Francisco Villaescusa-Navarro (Flatiron) described a project to see if, in the non-linear regime of large-scale structure evolution, the one, two, and higher-point functions, all combined, contain as much information as the one- and two-point functions in the linear regime. That is: What is the information content in the observables? This is, in some sense, the key question of cosmology at the present day! And relates to things I have been thinking about (but doing nothing about) for years.

Suvodip Mukherjee (Flatiron) delivered a beautifully simple (and yet novel) idea: He is looking at all the cosmological observables with gravitational-wave sources that we have with galaxies and the CMB. That's clever! It includes the GW LSW effect, and GW lensing. He pointed out that there might be new cosmological constraints from cross-correlating GW event properties with CMB properties, like the CMB lensing map. Clever! And possibly big, in the mid-term to long-term future.

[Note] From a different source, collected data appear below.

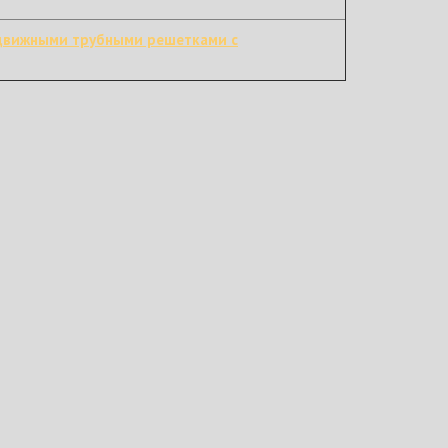
движными трубными решетками с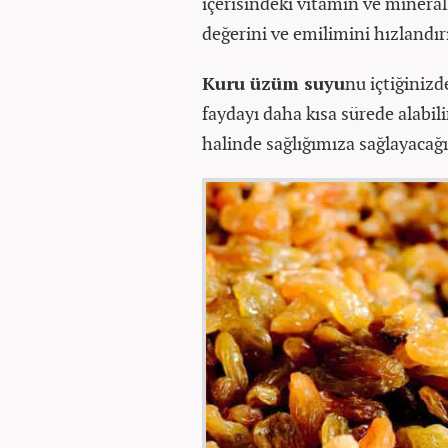
içerisindeki vitamin ve minerall
değerini ve emilimini hızlandırı
Kuru üzüm suyu
nu içtiğiniz
faydayı daha kısa sürede alabili
halinde sağlığımıza sağlayacağı 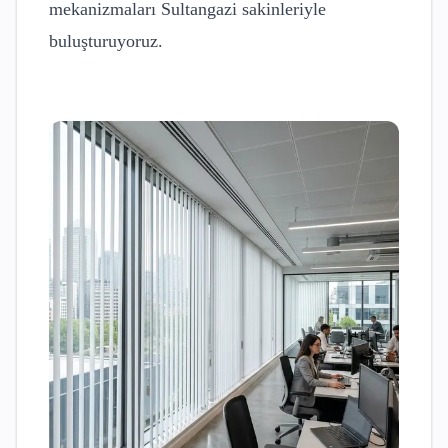
mekanizmaları
Sultangazi
sakinleriyle
buluşturuyoruz.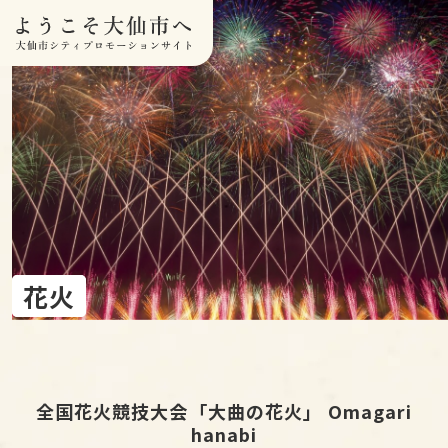
本文へスキップ
花火
全国花火競技大会「大曲の花火」 Omagari
hanabi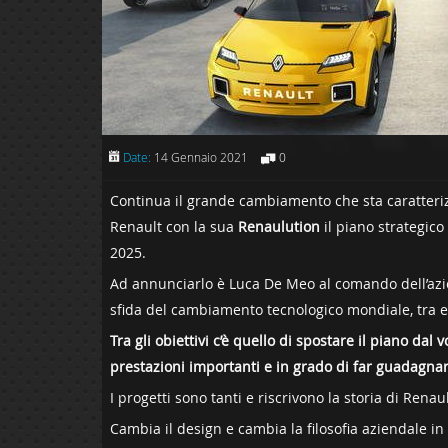
Date:
14 Gennaio 2021
0
Continua il grande cambiamento che sta caratterizz
Renault con la sua
Renaulution
il piano strategic
2025.
Ad annunciarlo è Luca De Meo al comando dell’azi
sfida del cambiamento tecnologico mondiale, tra el
Tra gli obiettivi c’è quello di spostare il piano da
prestazioni importanti e in grado di far guadagna
I progetti sono tanti e riscrivono la storia di Rena
Cambia il design e cambia la filosofia aziendale i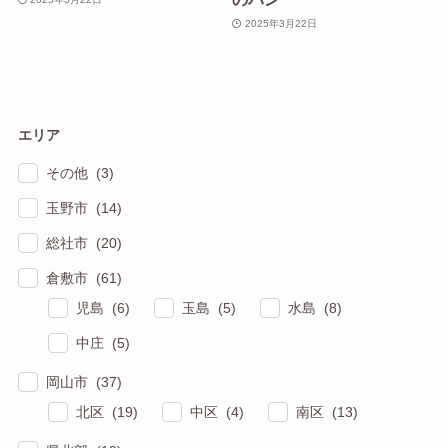
2025年3月22日
エリア
その他 (3)
玉野市 (14)
総社市 (20)
倉敷市 (61)
児島 (6)
玉島 (5)
水島 (8)
中庄 (5)
岡山市 (37)
北区 (19)
中区 (4)
南区 (13)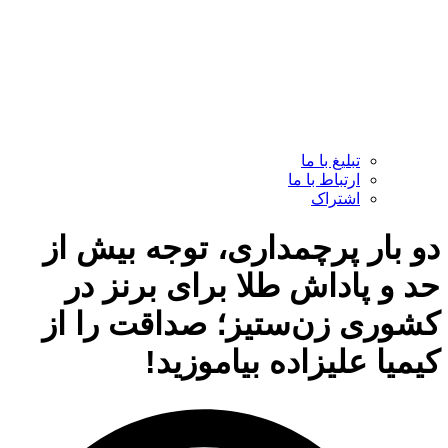
تبلیغ با ما
ارتباط با ما
اشتراک
دو بار پرچمداری، توجه بیش از
حد و پاداش طلا برای برنز در
کشوری زن‌ستیز؛ صداقت را از
کیمیا علیزاده بیاموزید!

Doyeon Avery Kim (Columbia) is building spectral-spatial models of the all-sky fields or maps that act as CMB foregrounds. She is doing this by interpolating in spatial and spectral directions the (necessarily incomplete, different sky coverage, different angular resolutions) information from many large-angular-scale surveys. This is also very much related to my (vapor-ware) latent-variable model approach here, and is looking like it is delivering exciting results.

2018-09-13

chatting

I spoke briefly with Chris Ick (NYU) about quasi-periodic oscillations in Solar flares, Megan Bedell (Flatiron) about telluric lines in stars observed with HARPS, and Adrian Price-Whelan (Princeton) about finding overdensities in the halo in Gaia DR2 data. With Ick we discussed whether to use the Bayesian evidence or a parameter estimate to compare nested models. My loyal reader knows which side I was on! With Bedell we discussed how we might verify that our telluric model is good, using line covariances. With Price-Whelan we discussed how to estimate local overdensity in both position and proper motion that would be maximally sensitive to streams and the like.

2018-09-12

dust mapping; information theory and orbits

In Stars Meeting today, visitors Greg Green (KIPAC) and Richard Teague (Michigan) both talked about mapping dust. Teague is working at protoplanetary-disk scale (using velocity maps to find planets), while Green is working at Milky Way scale (making 3-d extinction maps). Teague is working with Foreman-Mackey (Flatiron) to get better velocity maps out of ALMA data and they are getting good success with one of my favorite tricks: Fit the peak with a quadratic. We have shown, in astrometric contexts, that this saturates information-theoretic bounds. They have gorgeous maps!

Green is trying to apply more useful spatial priors to the dust maps he has made of the Milky Way, which are (currently) independently sampled in pixels. He is resampling the pixels, using neighbor information to regularize or as a prior. His method is slow, but a lot faster than using a fully general Gaussian Process prior. And it appears to be a good approximation thereto. Certainly the maps look better!

I presented my project to figure out orbits from chemistry. There was good discussion. Spergel (Flatiron) opined that I would do no better than Jeans modeling if I did the Jeans modeling conditioned on chemistry. I am sure that's wrong! But I have to demonstrate it with a good information-theoretic argument.